We became best friends that year, and we're still best friends. So her story is my story. I have lived through her as much as she's lived through me. Today, and for many thousands of days, we have been divided by a twelve-to-thirteen hour time difference. We never see each other in person. We have very different families with different expectations. We have different knowledge sets, degree fields, and employment histories. We have very different dating histories. When we do happen to be on the same continent, I hate to shower after her because strands of her thick, black hair are visible against the porcelain while my thin, delicate hair is invisible (until you sweep up a whole wad of it with a vacuum).  But we also have a ton of similarities. We both sing, we're both geeks, we were both fat in high school. I can't imagine my life without her role in it.

She's struggling hard right now. On all levels the major levels. Work, relationships, family, personal time -- there is no work-life balance for her because there is no balance at all. Given the culture, economy, and government that she lives under, she has very few options that do not involve capitulating to a lifestyle that we Westerners would consider oppressive. Because it is. She is within the "axis of evil" after all.

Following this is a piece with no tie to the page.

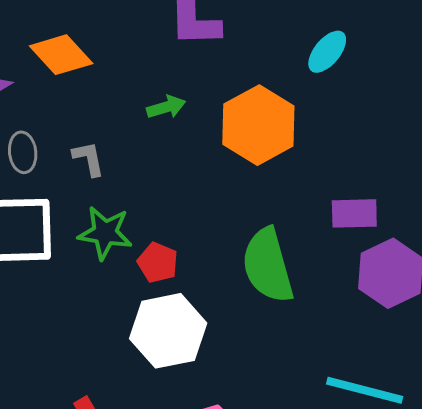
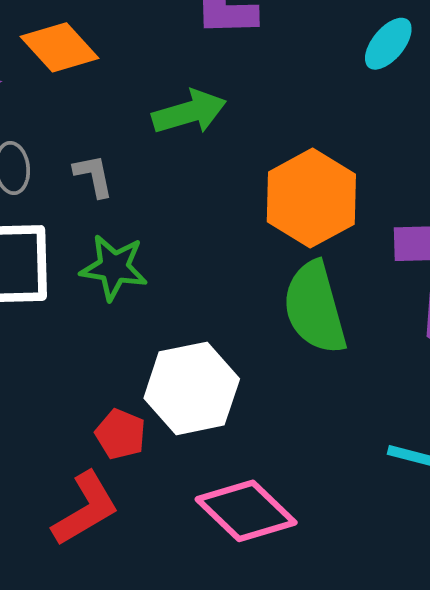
green arrow: (166, 107) -> (189, 112), size x1.5
orange hexagon: (258, 125) -> (311, 198), moved
red pentagon: (158, 263) -> (120, 434), moved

And so, everyday, I joke with her on Facebook, we share funny pictures, we gab about tv shows, music and celebrities, we relive all the times we've managed to be on some continent together, because those were some of the Best times. But mostly, we don't talk too much about the substantial things. After so many years, I fear that my endless words of hope and encouragement will sound trite, like a tired old skipping record that every day becomes a little more like white noise and a little less like words. My heart goes out to her, as far as it can go, and everyday I hope that is enough.

The slippery slope is often an illusion.
Infinite and True.  

I know that she can make it through this long, dark time. And I know that other people out there among my friends (irl and virtual!) must know (or be) people who have made it through longer, darker tunnels.

What stories can you help me share, what words can you offer to pass along to my friend? 

Life is indeed a tunnel, but sometimes it can feel more like a downward spiral. Both are circles, whole and complete, when viewed from either end. She needs help looking at the spiral from the top (or from the bottom up!)  -- and so do I.

*Note to my college friends: I am well aware of the struggles facing one of our fellow alums, whose young son has just been flown back to St. Judes after yesterday's discovery that his brain tumor has grown. I love and support them both and their family, and this post is not meant in any way to take away from their ongoing battle against cancer. She and her son are surrounded by love; they have a huge support network over 3,000 strong that are sending her tens and hundreds of messages of encouragement on a daily basis. It warms my heart, and I have shared many such messages myself! My friend described in this post, however, has little to no support support network, and the people in her immediate daily life have few if any supportive words for her; rather, several of them want to break her down such that she capitulates to their vision for her life: married to a chauvinistic man, pregnant and in the kitchen. She has few options and most of them are unhappy ones. Please send her your support too.